Femmephobia: Q&A with Dr. Rhea Ashley Hoskin

Written by
Aras Mommertz
and
and
March 23, 2021

This article is part of a series on Femmephobia by Aras Mommertz. The other article in this series can be found here.

Femmephobia: Q&A with Dr. Rhea Ashley Hoskin
Dr. Rhea Ashley Hoskin

Dr. Rhea Ashley Hoskin (she/her)  is an Ontario Women’s Health Scholar and an AMTD Global Talent Postdoctoral Fellow at the University of Waterloo. Her work examines perceptions of femininity and sources of prejudice rooted in the devaluation or regulation of femininity. Dr. Hoskin was able to answer some of my questions over an email exchange on the effect of femmephobia with a particular focus on 2SLGBTQ++ individuals. Below, is the full interview.

1. In your own terms, how would you define Femmephobia?

My interest in femmephobia was sparked nearly 15 years ago, and I have researched femmephobia for over a decade. The term femme originated with 1940s butch/femme lesbian communities but has since grown to encompass queer femininities, people who challenge the prescriptive norms of femininity and to describe a particular relationship to femininity. With this expansion came Femme Theory – a framework of analysis that centres marginalized and queer femininities in the analysis of psychosocial and cultural phenomenon (especially with respect to gender and power). Femmephobia emerges from this body of literature, and I think it’s important to recognize this historical connection.

In my work, I define femmephobia as the systemic devaluation and regulation of femininity, particularly those that veer from patriarchal feminine norms (e.g., heterosexual, cisgender, assigned female at birth, white, able-bodied, thin, etc.). In other words, femmephobia is a term to describe the way society treats femininity, both in terms of how femininity is systematically devalued and also how it is highly regulated (e.g., who can be (seen as) feminine).

2. Who does this typically impact in the Queer community?

I’m not sure if there’s anyone who is untouched by femmephobia, within and outside of queer communities. Societal treatment of femininity as inferior is woven deeply into the fabrics of the western world. I think what’s so fascinating about femmephobia [is that] the concept can bring together experiences that are often seen as unrelated, into a singular – albeit complex – framework (or a new lens to see the world). This unique unifying lens brings with its novel solutions to transmisogyny, homophobia, rape culture, misogyny, sexism, and toxic masculinity (to name a few).

3. How does femmephobia express itself in micro-levels (micro-aggressions)?

In my research, femmephobic micro-aggressions typically present themselves as questions of “authenticity” – we see feminine lesbians being questioned as “real lesbians” (equally so for feminine bisexual or queer women), feminine men (both cis and trans) are questioned as “real men”, feminine trans women are accused (wrongfully) of being “caricatures,” feminine nonbinary people are seen as less valid or authentic as masculine nonbinary folks, and feminine women (both cis and trans) are seen as not “real” feminists.  Femmephobic microaggressions also relate to the subtle ways we communicate femininity as being inferior, weaker, and so on. For instance, why is it so much more of an insult to be called a sissy (or sissyboy) than being called a tomboy?

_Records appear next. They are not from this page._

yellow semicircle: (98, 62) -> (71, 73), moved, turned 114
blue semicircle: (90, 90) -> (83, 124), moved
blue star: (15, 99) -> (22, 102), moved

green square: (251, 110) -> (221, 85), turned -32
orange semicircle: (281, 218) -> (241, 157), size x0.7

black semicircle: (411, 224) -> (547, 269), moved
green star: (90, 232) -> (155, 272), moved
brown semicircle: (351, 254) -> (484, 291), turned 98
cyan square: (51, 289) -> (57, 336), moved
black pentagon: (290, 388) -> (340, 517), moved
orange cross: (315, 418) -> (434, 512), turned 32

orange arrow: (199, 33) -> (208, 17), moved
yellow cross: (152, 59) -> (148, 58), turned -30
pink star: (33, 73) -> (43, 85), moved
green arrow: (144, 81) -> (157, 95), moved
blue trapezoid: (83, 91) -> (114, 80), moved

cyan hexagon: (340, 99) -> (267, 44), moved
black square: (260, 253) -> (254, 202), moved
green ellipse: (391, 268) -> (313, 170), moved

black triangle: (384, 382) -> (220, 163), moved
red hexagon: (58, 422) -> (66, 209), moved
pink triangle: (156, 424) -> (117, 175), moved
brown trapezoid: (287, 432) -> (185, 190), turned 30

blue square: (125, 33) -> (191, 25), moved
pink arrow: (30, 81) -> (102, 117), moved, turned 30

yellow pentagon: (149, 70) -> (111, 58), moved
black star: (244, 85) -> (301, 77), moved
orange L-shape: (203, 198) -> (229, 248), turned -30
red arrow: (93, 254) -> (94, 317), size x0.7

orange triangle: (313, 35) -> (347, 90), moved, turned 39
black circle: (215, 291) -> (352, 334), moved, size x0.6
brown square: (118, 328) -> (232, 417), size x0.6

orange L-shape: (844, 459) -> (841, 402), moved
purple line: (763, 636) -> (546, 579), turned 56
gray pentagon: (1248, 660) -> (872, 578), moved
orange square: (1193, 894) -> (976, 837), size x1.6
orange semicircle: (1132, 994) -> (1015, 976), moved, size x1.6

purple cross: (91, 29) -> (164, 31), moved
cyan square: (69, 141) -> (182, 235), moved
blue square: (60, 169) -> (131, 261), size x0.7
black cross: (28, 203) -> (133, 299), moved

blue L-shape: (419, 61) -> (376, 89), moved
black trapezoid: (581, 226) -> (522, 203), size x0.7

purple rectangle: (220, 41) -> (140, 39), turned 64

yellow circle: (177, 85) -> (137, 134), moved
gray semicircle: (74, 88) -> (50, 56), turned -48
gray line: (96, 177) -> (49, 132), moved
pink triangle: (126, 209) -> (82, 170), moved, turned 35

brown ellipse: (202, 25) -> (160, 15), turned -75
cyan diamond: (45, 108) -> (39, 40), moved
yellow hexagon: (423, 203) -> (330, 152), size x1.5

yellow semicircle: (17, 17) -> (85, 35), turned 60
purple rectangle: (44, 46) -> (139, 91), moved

4. How does this affect dating, love life, and expressing yourself?

Femmephobia comes up quite a bit in LGBTQ+ dating patterns. By now we’ve all heard the “no fats no femmes no Asians” tagline found on so many gay men’s dating profiles. We can also see this pattern among queer women, where feminine women (both cis and trans) are seen as less desirable when compared to their more masculine or androgynous counterparts.

5. How has your research impacted the way you interact with others?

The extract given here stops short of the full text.